The Vam shareholders created trusts under which they took up their Vamgas rights and paid for their new shares with money provided by Mullens. The shares were in the names of those various Vam shareholders, but as trustees, with Mullens (or associates) the beneficial owners. Mullens granted those shareholders options allowing them to buy the Vamgas shares, if they wished, for the issue price (i.e. what Mullens had paid), any time until 15 May 1969 (that being a few months after the issue). The benefits of this scheme were,
* Mullens got a tax deduction for the $216,900 subscribed to Vamgas. But assuming the Vam shareholders did exercise their options, then Mullens got all that money back, its only actual expense would be interest on the money for the short period until exercise (they financed with a bank overdraft).
* The Vam shareholders got any market price rise above the issue price of the new Vamgas shares, with no cash outlay or risk.
In effect the Vam shareholders had swapped their potential tax deductions for a combination of short-term finance and protection against the share price falling. It seems Mullens wasn't too concerned about the latter possibility, and indeed Vamgas did rise when it listed on the stock exchange.
The Vam shareholders exercised their options on 14 May 1969, the day before expiry, and paid Mullens the $0.50 per share strike price. They got the money by selling some of their shares (having risen in price) or by selling some new further rights which Vamgas had issued. (Vamgas made a one-for-one rights issue shortly after listing, and under the option conditions such rights belonged to the option holder, i.e. those Vam shareholders, not Mullens.)

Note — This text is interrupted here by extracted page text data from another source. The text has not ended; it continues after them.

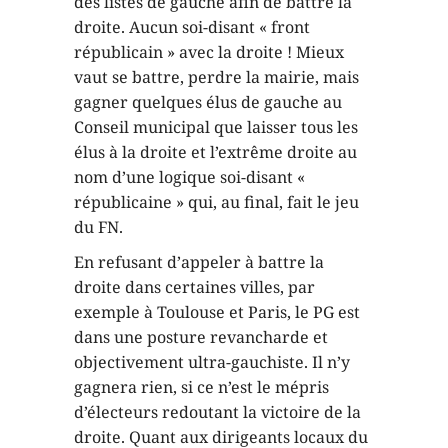
des listes de gauche afin de battre la
droite. Aucun soi-disant « front
républicain » avec la droite ! Mieux
vaut se battre, perdre la mairie, mais
gagner quelques élus de gauche au
Conseil municipal que laisser tous les
élus à la droite et l’extrême droite au
nom d’une logique soi-disant «
républicaine » qui, au final, fait le jeu
du FN.
En refusant d’appeler à battre la
droite dans certaines villes, par
exemple à Toulouse et Paris, le PG est
dans une posture revancharde et
objectivement ultra-gauchiste. Il n’y
gagnera rien, si ce n’est le mépris
d’électeurs redoutant la victoire de la
droite. Quant aux dirigeants locaux du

One of the Vam shareholders, a Mrs Walser, had on 3 April 1969 sold (at a profit) the Vamgas shares she held in trust. This was, strictly speaking, before she exercised her option. Mullens was the selling broker and was obviously unconcerned by formalities of exercise dates, but it did cause Mr Bridges (a partner in Mullens) considerable embarrassment in court (below) because it gave the impression Mrs Walser regarded the shares as hers to trade, and on that basis maybe the trust documents were a sham and she was really the owner. The latter was what the Australian Taxation Office contended.